New analyses of rare earth and transition elements are summarized for 29 high-pressure metamafic rocks, which occur as lenses and layers in the Beigua serpentinite of the Ligurian Alps. Included are data for 2 metarodingites, 8 eclogites, 5 glaucophanic eclogites, 7 barroisitic amphibolites and 7 porphyroblastic greenschists. Trace element data, similar to major element compositions previously presented, show broadly intergradational chemistries among the several lithologies. Rare earth distributions are relatively flat at 10-30Xchondrite, with LREE relative depletions. Transition elements exhibit a marked decrease in abundance with increasing atomic number, but patterns are characterized by positive anomalies for Ti, Mn + Fe, and Ni. The bulk-rock trace element concentrations are analogous to those of oceanic tholeiites. Similar REE patterns and overlapping ranges, and sensibly identical transition element patterns, demonstrate that a continuous spectrum of compositions is present in the analyzed rocks, thus arguing against the existence of two unrelated and chemically distinct precursor magma types, leucogabbro and melanogabbro. Combined with the discovery of eclogitic mineral assemblages developed in (Mg + Al)-rich lithologies, the hypothesis of profound post-eclogite metasomatism also may be discounted. The extent of retrograde metamorphism does not appear to correlate with trace element distributions.

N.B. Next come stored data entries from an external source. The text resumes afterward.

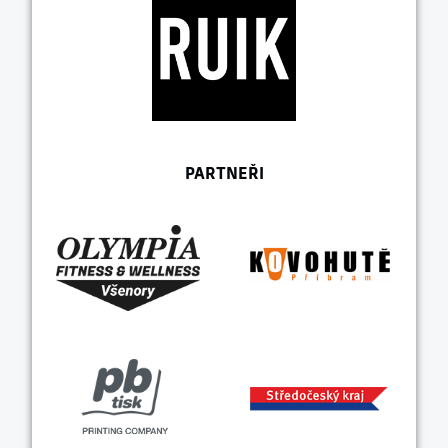
PARTNEŘI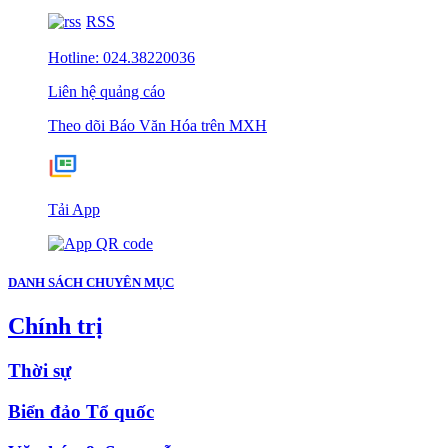
RSS
Hotline: 024.38220036
Liên hệ quảng cáo
Theo dõi Báo Văn Hóa trên MXH
Tải App
DANH SÁCH CHUYÊN MỤC
Chính trị
Thời sự
Biển đảo Tổ quốc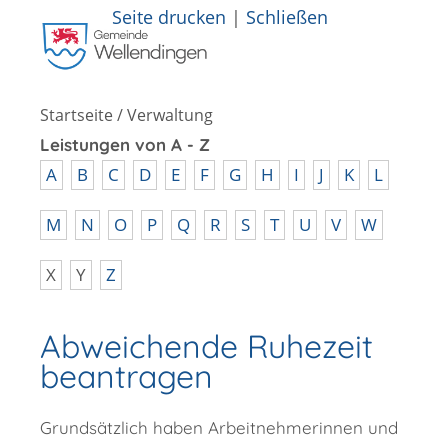
Seite drucken
|
Schließen
Startseite
/
Verwaltung
Leistungen von A - Z
A
B
C
D
E
F
G
H
I
J
K
L
M
N
O
P
Q
R
S
T
U
V
W
X
Y
Z
Abweichende Ruhezeit
beantragen
Grundsätzlich haben Arbeitnehmerinnen und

All analytical data are compatible with a model involving intrusion of a differentiating, consanguineous magma series into shallow levels of the Beigua mantle; earlier solidification of portions of this melt series at relatively low oxygen fugacities produced less evolved cumulates consisting principally of calcic plagioclase and magnesian olivine, whereas later, more fractionated melts precipitated abundant ilmenite. Lower REE concentrations and a positive Eu anomaly characterize the former, whereas the more evolved (Fe + Ti)-rich types have flat REE patterns and high concentrations. High-pressure subsolidus recrystallization attests to a subsequent sub-duction event, but eclogitic overprinting failed to obliterate the trace element signature of the earlier igneous fractionation.